Thank you, S….. and Jet Airways for empowering your staff.
Recently my doctor prescribed for me a new insulin injection supplied by Sanofi.
He gave me a sales contact who quickly arranged for a dealer to supply me the cartridges at a discounted price. The sales person also offered to fix up a house visit by their staff to show me how to use the new pen. I tried gently to dissuade him since I was quite familiar with the pens. He reiterated it would be useful to meet up with them and it wasn’t going to cost me anything. Finally I relented.

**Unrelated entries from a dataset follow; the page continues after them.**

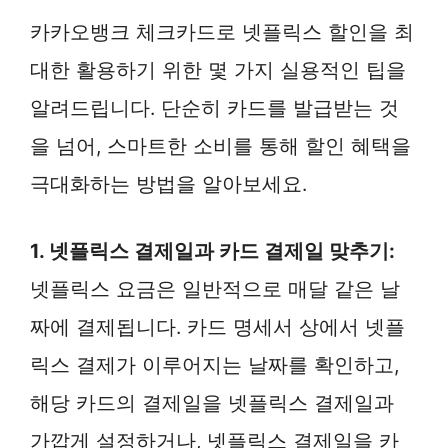
카카오뱅크 체크카드로 넷플릭스 할인을 최
대한 활용하기 위한 몇 가지 실용적인 팁을
알려드립니다. 단순히 카드를 발급받는 것
을 넘어, 스마트한 소비를 통해 할인 혜택을
극대화하는 방법을 알아보세요.
1. 넷플릭스 결제일과 카드 결제일 맞추기:
넷플릭스 요금은 일반적으로 매달 같은 날
짜에 결제됩니다. 카드 명세서 상에서 넷플
릭스 결제가 이루어지는 날짜를 확인하고,
해당 카드의 결제일을 넷플릭스 결제일과
가깝게 설정하거나, 넷플릭스 결제일을 카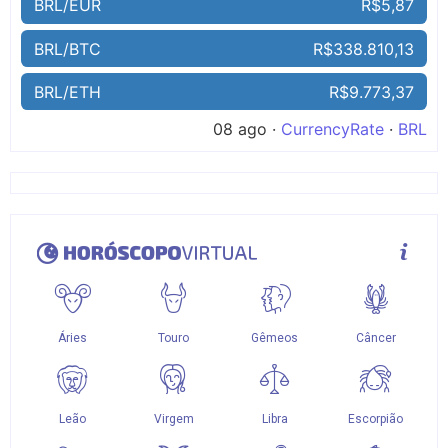
BRL/EUR
R$5,87
BRL/BTC
R$338.810,13
BRL/ETH
R$9.773,37
08 ago ·
CurrencyRate
·
BRL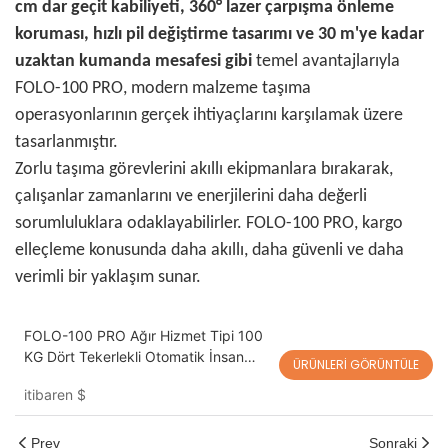
cm dar geçit kabiliyeti, 360° lazer çarpışma önleme
koruması, hızlı pil değiştirme tasarımı ve 30 m'ye kadar
uzaktan kumanda mesafesi gibi
temel avantajlarıyla
FOLO-100 PRO, modern malzeme taşıma
operasyonlarının gerçek ihtiyaçlarını karşılamak üzere
tasarlanmıştır.
Zorlu taşıma görevlerini akıllı ekipmanlara bırakarak,
çalışanlar zamanlarını ve enerjilerini daha değerli
sorumluluklara odaklayabilirler. FOLO-100 PRO, kargo
elleçleme konusunda daha akıllı, daha güvenli ve daha
verimli bir yaklaşım sunar.
FOLO-100 PRO Ağır Hizmet Tipi 100
KG Dört Tekerlekli Otomatik İnsan
ÜRÜNLERI GÖRÜNTÜLE
Takip Eden Kargo Arabası Robotu
itibaren
$
Prev
Sonraki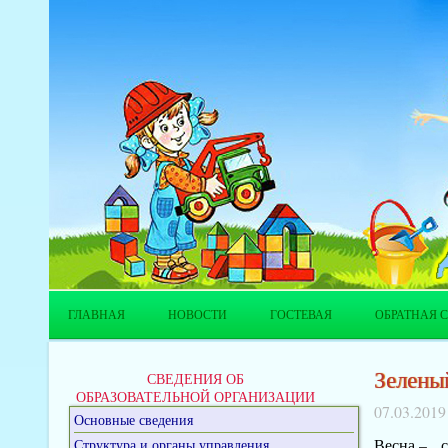
ГЛАВНАЯ
НОВОСТИ
ГОСТЕВАЯ
ОБРАТНАЯ С
Зелены
СВЕДЕНИЯ ОБ
ОБРАЗОВАТЕЛЬНОЙ ОРГАНИЗАЦИИ
07.03.2019
Основные сведения
Весна – с
Структура и органы управления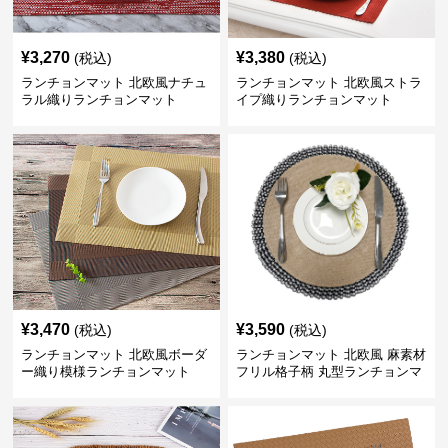
¥
3,270
¥
3,380
(税込)
(税込)
ランチョンマット 北欧風ナチュ
ランチョンマット 北欧風ストラ
ラル織りランチョンマット
イプ織りランチョンマット
¥
3,470
¥
3,590
(税込)
(税込)
ランチョンマット 北欧風ボーダ
ランチョンマット 北欧風 麻素材
ー織り模様ランチョンマット
フリル格子柄 丸型ランチョンマ
ット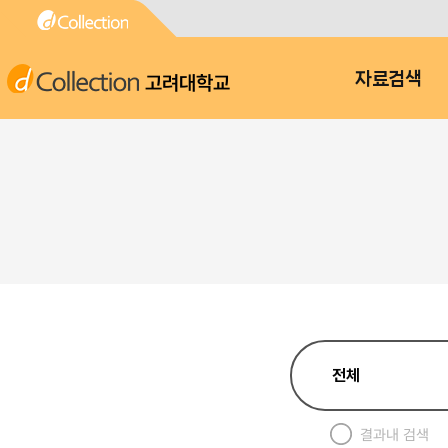
고려대학교
자료검색
결과내 검색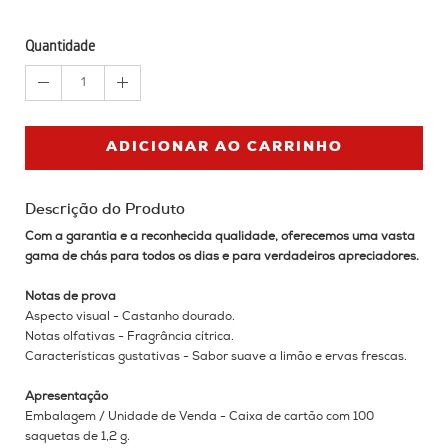
Quantidade
1
ADICIONAR AO CARRINHO
Descrição do Produto
Com a garantia e a reconhecida qualidade, oferecemos uma vasta
gama de chás para todos os dias e para verdadeiros apreciadores.
Notas de prova
Aspecto visual - Castanho dourado.
Notas olfativas - Fragrância cítrica.
Características gustativas - Sabor suave a limão e ervas frescas.
Apresentação
Embalagem / Unidade de Venda - Caixa de cartão com 100
saquetas de 1,2 g.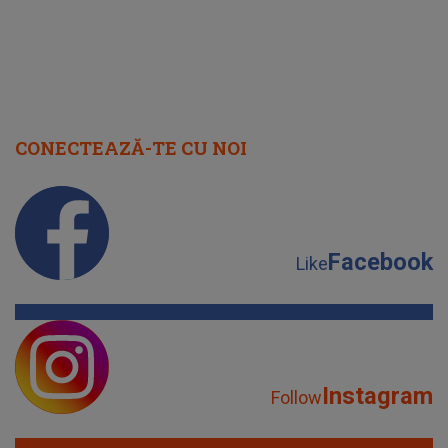
CONECTEAZĂ-TE CU NOI
Facebook
Like
Instagram
Follow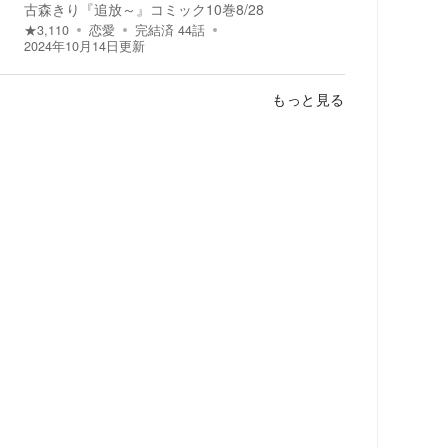
古森きり『追放～』コミック10巻8/28
★
3,110
恋愛
完結済
44
話
2024年10月14日
更新
もっと見る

On the following day a young man and a lady turned up at my place. I was convinced it was going to be a waste of time. I received them with perfunctory interest.
In about ten minutes into the session, it was a complete turnabout for me. They showed me how I was doing it wrong for years and the right way to do it. And they had reasons for saying whatever they said. Finally they spent more than an hour going over the details for me. There was no skimping, no corners cut…
I asked the lady how could they make these calls at no charge. She said Sanofi had a field team just for this initiative and they don’t intend making it a chargeable service. And there was even going to be a follow-up visit in six months to see how am I faring!
Well, I was/am quite impressed. It’s a model other companies in pharma and other sectors too could follow and strengthen their linkages with their customers.
Thank you, Amit, Vaishali and, of course, Sanofi.